§ PROBLEM
Go through the records below line by line. Count the lines with "Voltimum" and give the count alone.

☆ ☆ ☆

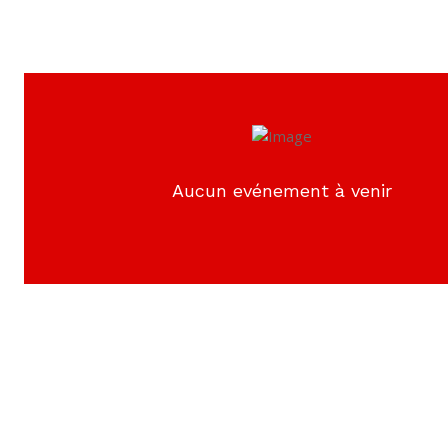
Aucun evénement à venir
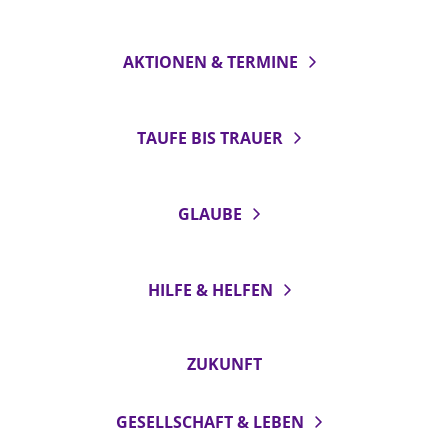
AKTIONEN & TERMINE
TAUFE BIS TRAUER
GLAUBE
HILFE & HELFEN
ZUKUNFT
GESELLSCHAFT & LEBEN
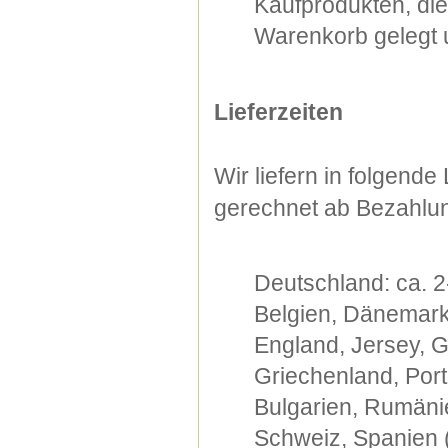
Kaufprodukten, di
Warenkorb gelegt u
Lieferzeiten
Wir liefern in folgend
gerechnet ab Bezahlu
Deutschland: ca. 2
Belgien, Dänemark,
England, Jersey, G
Griechenland, Port
Bulgarien, Rumänie
Schweiz, Spanien (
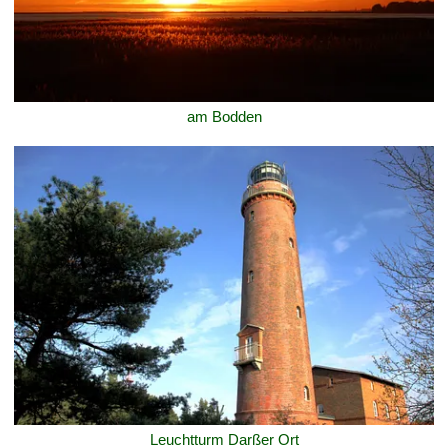
am Bodden
Leuchtturm Darßer Ort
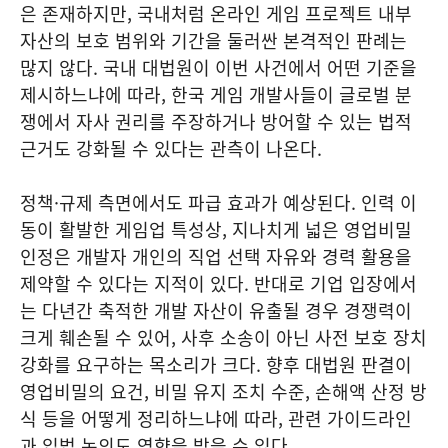
은 존재하지만, 국내처럼 온라인 게임 프로젝트 내부
자산의 보호 범위와 기간을 둘러싼 본격적인 판례는
많지 않다. 국내 대법원이 이번 사건에서 어떤 기준을
제시하느냐에 따라, 한국 게임 개발사들이 글로벌 분
쟁에서 자사 권리를 주장하거나 방어할 수 있는 법적
근거도 강화될 수 있다는 관측이 나온다.
정책·규제 측면에서도 파급 효과가 예상된다. 인력 이
동이 활발한 게임업 특성상, 지나치게 넓은 영업비밀
인정은 개발자 개인의 직업 선택 자유와 경력 활용을
제약할 수 있다는 지적이 있다. 반대로 기업 입장에서
는 다년간 축적한 개발 자산이 유출될 경우 경쟁력이
크게 훼손될 수 있어, 사후 소송이 아닌 사전 보호 장치
강화를 요구하는 목소리가 크다. 향후 대법원 판결이
영업비밀의 요건, 비밀 유지 조치 수준, 손해액 산정 방
식 등을 어떻게 정리하느냐에 따라, 관련 가이드라인
과 입법 논의도 영향을 받을 수 있다.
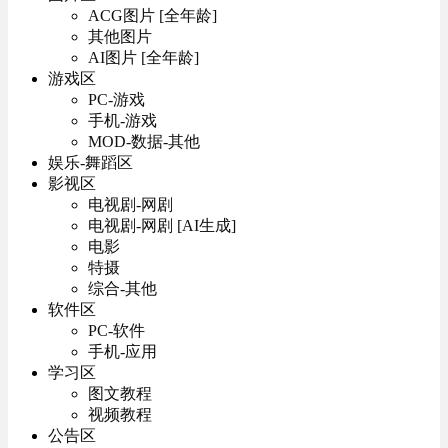
ACG图片 [全年龄]
其他图片
AI图片 [全年龄]
游戏区
PC-游戏
手机-游戏
MOD-数据-其他
娱乐-舞蹈区
影视区
电视剧-网剧
电视剧-网剧 [AI生成]
电影
特摄
综合-其他
软件区
PC-软件
手机-应用
学习区
图文教程
视频教程
公告区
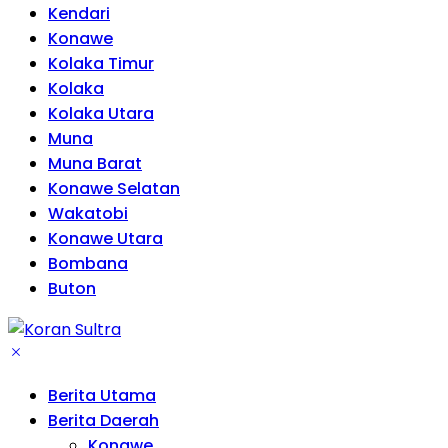
Kendari
Konawe
Kolaka Timur
Kolaka
Kolaka Utara
Muna
Muna Barat
Konawe Selatan
Wakatobi
Konawe Utara
Bombana
Buton
Berita Utama
Berita Daerah
Konawe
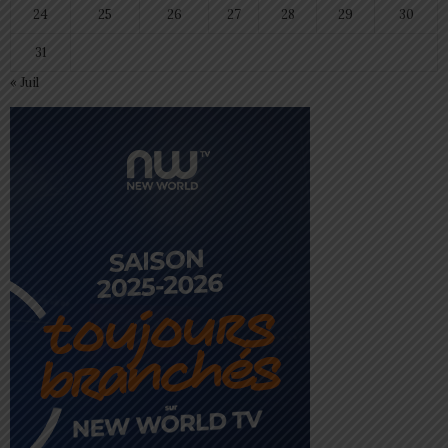
24
25
26
27
28
29
30
31
« Juil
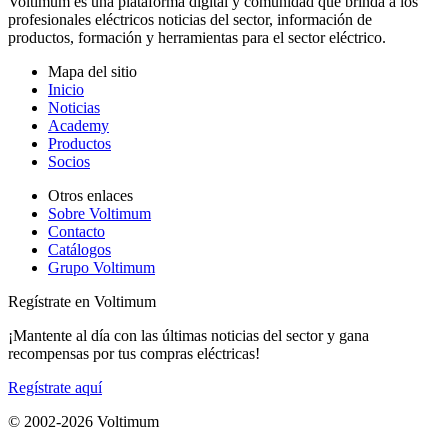
Voltimum es una plataforma digital y comunidad que brinda a los
profesionales eléctricos noticias del sector, información de
productos, formación y herramientas para el sector eléctrico.
Mapa del sitio
Inicio
Noticias
Academy
Productos
Socios
Otros enlaces
Sobre Voltimum
Contacto
Catálogos
Grupo Voltimum
Regístrate en Voltimum
¡Mantente al día con las últimas noticias del sector y gana
recompensas por tus compras eléctricas!
Regístrate aquí
© 2002-
2026
Voltimum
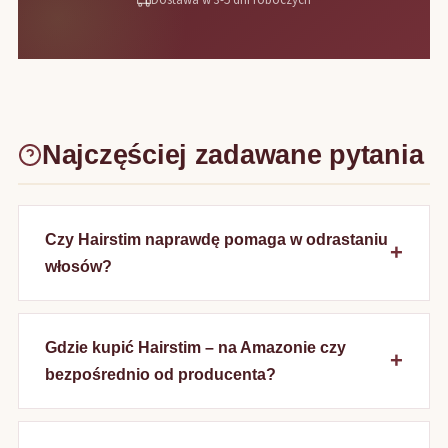
Dostawa w 3-5 dni roboczych
Najczęściej zadawane pytania
Czy Hairstim naprawdę pomaga w odrastaniu
włosów?
Gdzie kupić Hairstim – na Amazonie czy
bezpośrednio od producenta?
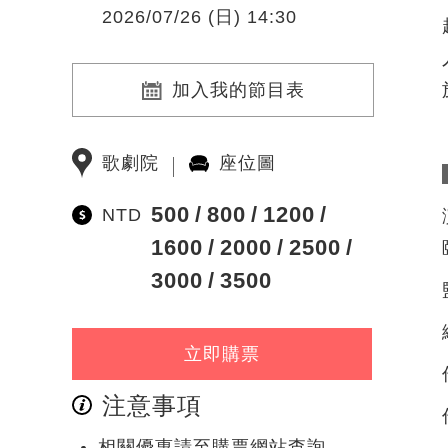
2026/07/26 (日) 14:30
加入我的節目表
歌劇院
座位圖
500
800
1200
NTD
1600
2000
2500
3000
3500
立即購票
注意事項
相關優惠請至購票網站查詢。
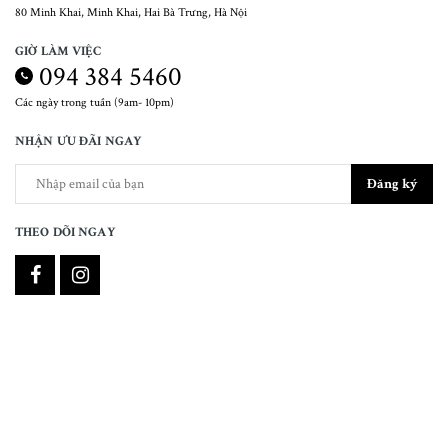
80 Minh Khai, Minh Khai, Hai Bà Trưng, Hà Nội
GIỜ LÀM VIỆC
094 384 5460
Các ngày trong tuần (9am- 10pm)
NHẬN ƯU ĐÃI NGAY
Đăng ký
THEO DÕI NGAY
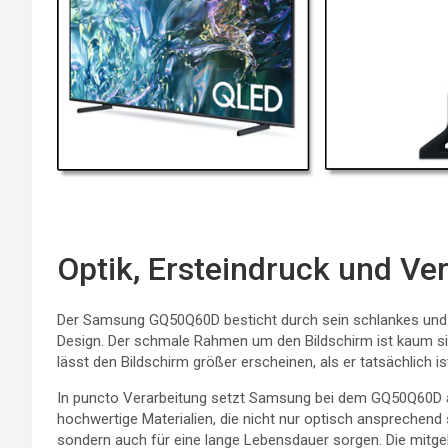
Optik, Ersteindruck und Ve
Der Samsung GQ50Q60D besticht durch sein schlankes un
Design. Der schmale Rahmen um den Bildschirm ist kaum s
lässt den Bildschirm größer erscheinen, als er tatsächlich is
In puncto Verarbeitung setzt Samsung bei dem GQ50Q60D 
hochwertige Materialien, die nicht nur optisch ansprechend 
sondern auch für eine lange Lebensdauer sorgen. Die mitgel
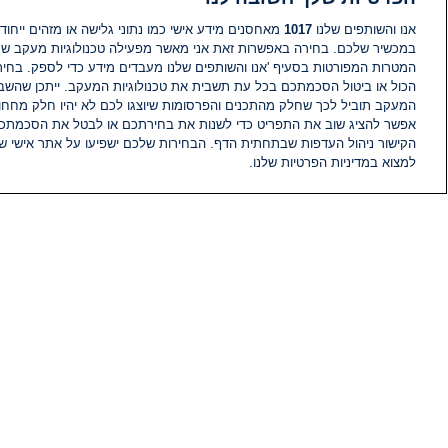
אנו והשותפים שלנו
1017
מאחסנים מידע אישי כמו נתוני גלישה או מזהים ייחודי
במכשיר שלכם. בחירה באפשרות זאת אני מאשר מפעילה טכנולוגיות מעקב ש
המטרות המפורטות בסעיף 'אנו והשותפים שלנו מעבדים מידע כדי לספק. בחי
הכול או ביטול הסכמתכם בכל עת תשבית את טכנולוגיות המעקב. ייתכן שהשבת
המעקב תוביל לכך שחלק מהתכנים והפרסומות שיוצגו לכם לא יהיו חלק מחחומ
אפשר להציג שוב את התפריט כדי לשנות את בחירתכם או לבטל את הסכמתכ
הקישור ניהול העדפות שבתחתית הדף. הבחירות שלכם ישפיעו על אתר אישי של
למצוא במדיניות הפרטיות שלנו.
חדשות
פיד חדשות
מידע
הוועד המנהל של i24NEWS
הטאלנטים של i24NEWS
תוכניות הטלוויזיה של i24NEWS
רדיו בשידור חי
דרושים
צור קשר
מפת אתר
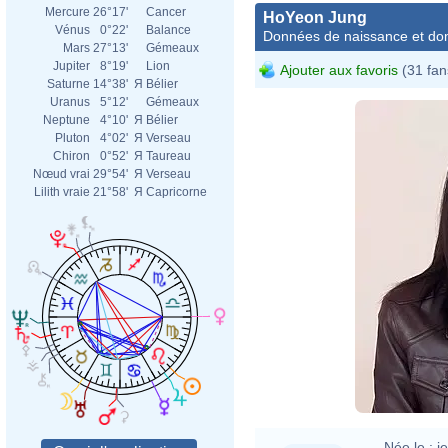
Mercure
26°17'
Cancer
HoYeon Jung
Vénus
0°22'
Balance
Données de naissance et dom
Mars
27°13'
Gémeaux
Jupiter
8°19'
Lion
Ajouter aux favoris
(31 fan
Saturne
14°38'
Я
Bélier
Uranus
5°12'
Gémeaux
Neptune
4°10'
Я
Bélier
Pluton
4°02'
Я
Verseau
Chiron
0°52'
Я
Taureau
Nœud vrai
29°54'
Я
Verseau
Lilith vraie
21°58'
Я
Capricorne
Née le :
j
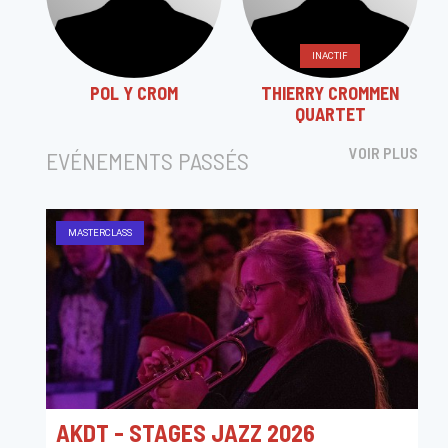
INACTIF
POL Y CROM
THIERRY CROMMEN
QUARTET
VOIR PLUS
EVÉNEMENTS PASSÉS
MASTERCLASS
AKDT - STAGES JAZZ 2026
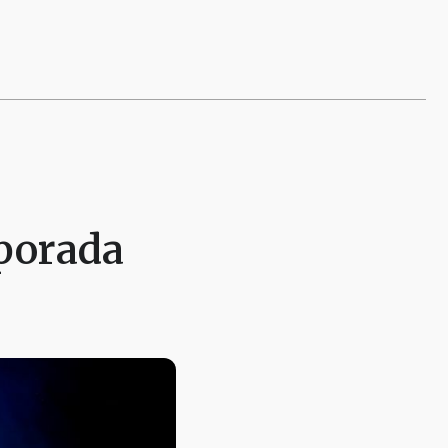
porada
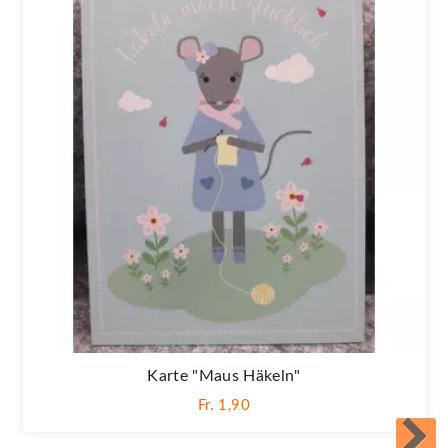
Karte "Maus Häkeln"
Fr. 1,90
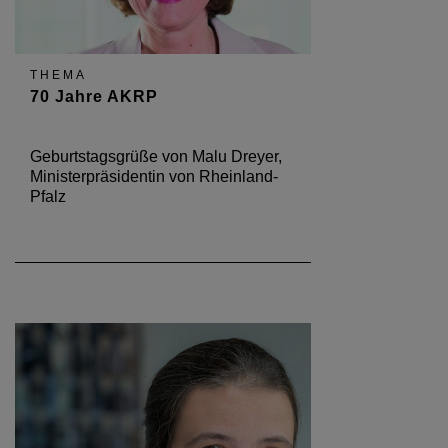
THEMA
70 Jahre AKRP
Geburtstagsgrüße von Malu Dreyer,
Ministerpräsidentin von Rheinland-
Pfalz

☆ ☆ ☆

§ OUTPUT OF THE TASK
5